Maduro “is perceived by Chavez as a negotiator with diplomatic skills who could potentially gather the support of the different factions and keep it united in the difficult months ahead,” said Diego Moya-Ocampos, an analyst with the London-based consulting firm IHS Global Insight.
“Nevertheless, he is not necessarily perceived as such within all the top ranks of the ruling United Socialist Party of Venezuela and the armed forces,” Moya-Ocampos added.
Jennifer McCoy, a political science professor at Georgia State University, described Maduro as an easygoing man who has shown a willingness to talk with government opponents.
“He’s always been someone who is easy to talk to,” said McCoy, director of the Americas program at the Carter Center, which helped the Organization of American States facilitate dialogue between the government and opposition after a 2002 coup that briefly ousted Chavez.

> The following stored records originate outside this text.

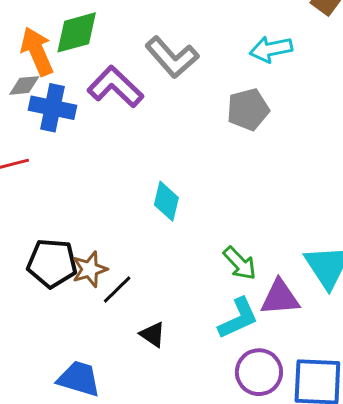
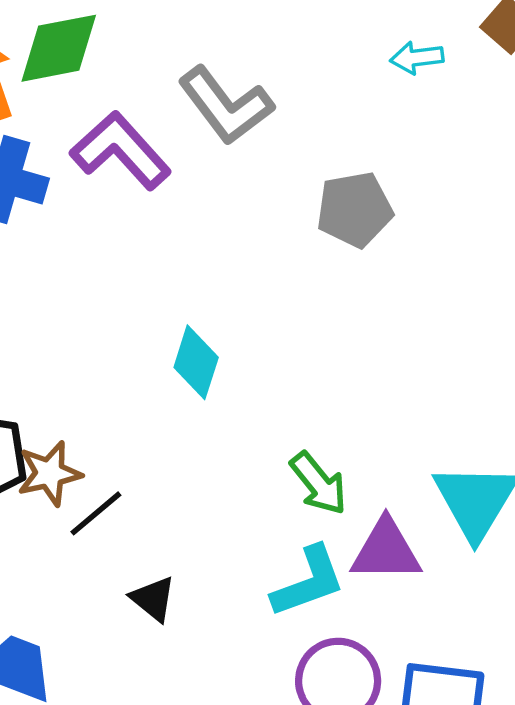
cyan arrow: (271, 49) -> (417, 58), moved, size x0.7

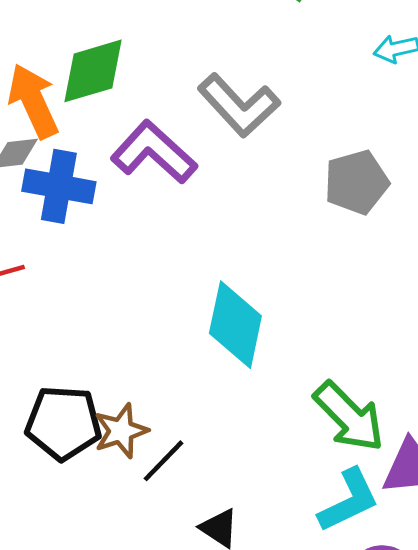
cyan diamond: (196, 362) -> (235, 325), size x1.4
green arrow: (319, 483) -> (349, 417), size x1.4

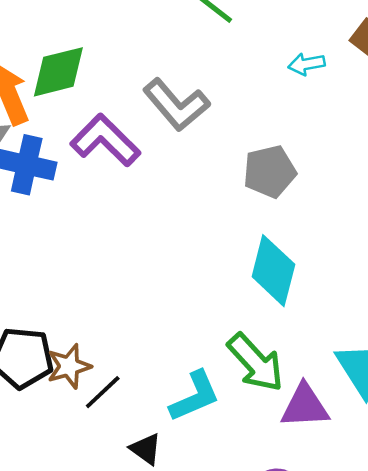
cyan diamond: (235, 325) -> (273, 271), moved
cyan L-shape: (349, 500) -> (195, 396), moved

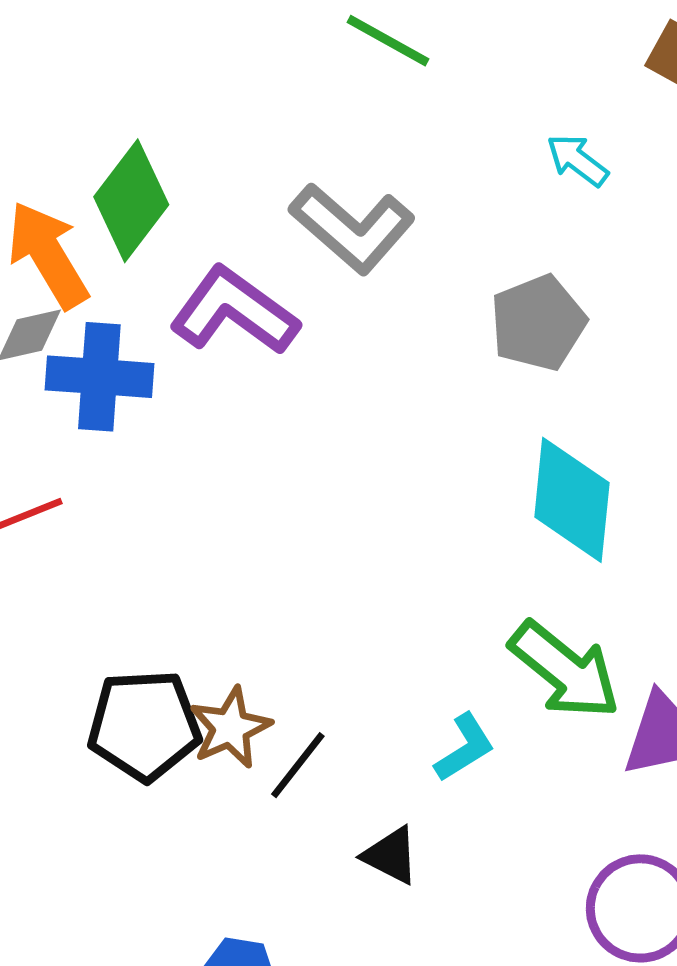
cyan arrow: (307, 64) -> (577, 160), moved, turned 56
green diamond: (58, 72) -> (131, 201), turned -30
cyan L-shape: (195, 396) -> (465, 748), size x0.7

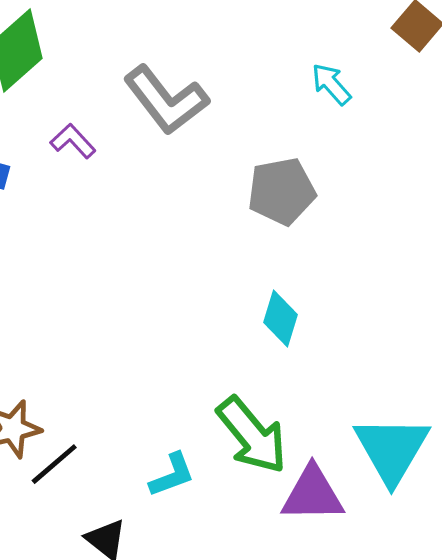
purple L-shape: (234, 311) -> (73, 141), size x0.5
cyan diamond: (572, 500) -> (280, 318), size x0.6

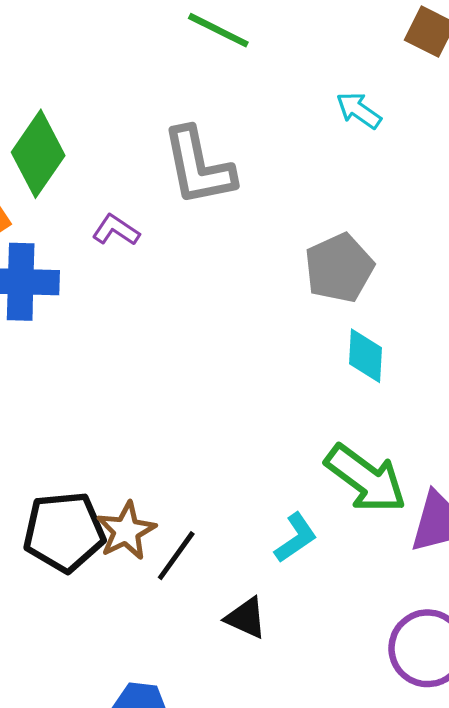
gray L-shape: (166, 100) -> (198, 167), turned 40
gray pentagon: (282, 191) -> (339, 268), moved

Maduro was always willing “to discuss the issues, and I think that’s really important going forward for Venezuela,” McCoy said.
Before Chavez underwent his latest operation in December, he explained why he had chosen Maduro:
“He’s one of the young leaders with the greatest ability to continue, if I’m unable to — God knows what he does — if I’m unable to, to continue with his firm hand, with his gaze, with his heart of a man of the people, with his gift for people, with his intelligence, with the international recognition he’s earned, with his leadership, leading the presidency.”